Although lactate levels and lactate clearance are associated with outcomes in shock states, their prognostic value in brain‐dead potential organ donors remains unclear and is not mentioned in clinical guidelines as a perfusion marker to guide clinical intervention. We aimed to evaluate whether lactate levels and lactate clearance may predict losses of brain‐dead potential organ donors to cardiac arrest. This was a secondary analysis embedded within the cluster‐randomized DONORS trial.
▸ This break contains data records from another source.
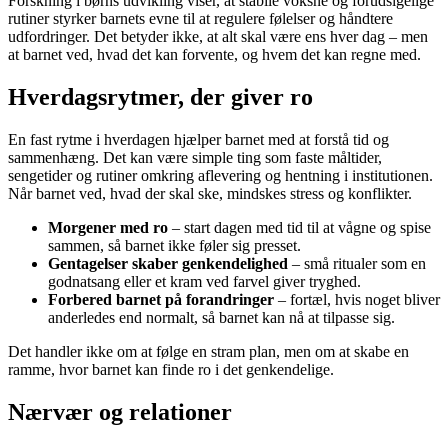
Forskning i børns udvikling viser, at stabile voksne og forudsigelige
rutiner styrker barnets evne til at regulere følelser og håndtere
udfordringer. Det betyder ikke, at alt skal være ens hver dag – men
at barnet ved, hvad det kan forvente, og hvem det kan regne med.
Hverdagsrytmer, der giver ro
En fast rytme i hverdagen hjælper barnet med at forstå tid og
sammenhæng. Det kan være simple ting som faste måltider,
sengetider og rutiner omkring aflevering og hentning i institutionen.
Når barnet ved, hvad der skal ske, mindskes stress og konflikter.
Morgener med ro
– start dagen med tid til at vågne og spise
sammen, så barnet ikke føler sig presset.
Gentagelser skaber genkendelighed
– små ritualer som en
godnatsang eller et kram ved farvel giver tryghed.
Forbered barnet på forandringer
– fortæl, hvis noget bliver
anderledes end normalt, så barnet kan nå at tilpasse sig.
Det handler ikke om at følge en stram plan, men om at skabe en
ramme, hvor barnet kan finde ro i det genkendelige.
Nærvær og relationer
Participants were stratified according to baseline lactate level: <2 mmol/L and ≥2 mmol/L. Individuals with lactate measurements at enrollment and after 6 h were classified according to lactate clearance: <10% or ≥10%. The primary outcome was loss of potential donors to cardiac arrest prior to organ procurement. Among 1043 participants, those with baseline lactate ≥2 mmol/L were more likely to develop cardiac arrest (53/386 [13.7%] vs. 62/657 [9.4%]; p = 0.016) and less likely to become actual donors (151/386 [39.1%] vs. 308/657 [46.9%]; p = 0.022). In adjusted analyzes, baseline lactate ≥2.0 mmol/L was associated with increased risk of cardiac arrest (OR, 1.59; 95% CI, 1.09–2.33; p = 0.016). High lactate clearance was associated with more cardiac arrests (OR, 3.44; 95% CI, 1.61–7.14; p = 0.001). Elevated baseline lactate identifies brain‐dead potential donors at increased risk of cardiac arrest, whereas a lactate clearance <10% was associated with a higher risk.